MarketWatch.com reported this morning that Hess Corp. plans to close its Hovensa oil refinery on St. Croix. The company said the refinery is one of the 10 largest in the world.
"Hovensa is our largest private employer, taxpayer and the supplier of our fuel," said one VI resident. "WAPA (water and power) also gets its fuel from them … believe the number of jobs lost is projected at over 1,500 people – in the plant alone – but the ancillary effects on everything else in the economy will be devastating." (The Hovensa Web site says the unit employs 2,500 people.)

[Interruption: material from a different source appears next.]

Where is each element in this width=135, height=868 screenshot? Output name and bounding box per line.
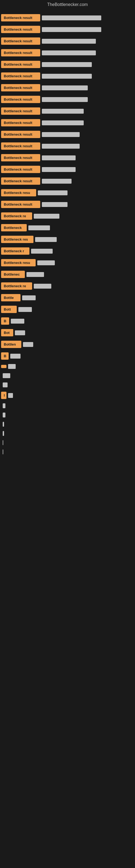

At midday, the Governor issued a statement. "It is hard to imagine any single piece of economic news worse for this territory," he said.

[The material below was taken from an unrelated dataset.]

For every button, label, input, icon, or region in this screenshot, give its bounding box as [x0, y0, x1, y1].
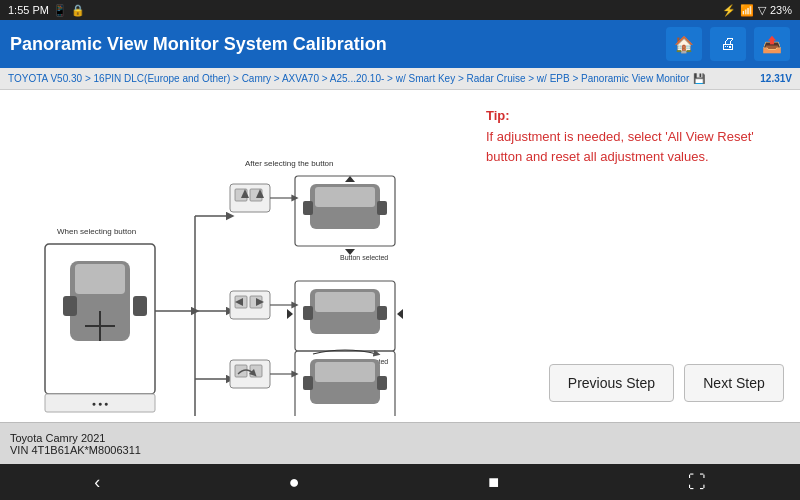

What's it mean? Besides the loss of the Territory's largest employer and thousands of jobs? Well, on a very basiuc level, VI residents already pay a sky high price for electricity. Blue Tang, our two-bedroom villa, had a $550 electric bill in December, hardly a time for intense use of air conditioning. So, that's just for fans and hot water and the pool pump. If the Territory needs to source fuel oil from somewhere else, the price of power is only going to rise.
Maybe Hess could have put the Hovensa unit into bankruptcy. It's possible a reorganization would result in lower operating costs. However, the MarkeWatch.com story said Hess "explored all available options".
Bloomberg reported Hovensa "will shut the St. Croix plant by mid-February and convert the 350,000-barrel-a-day plant into an oil storage terminal."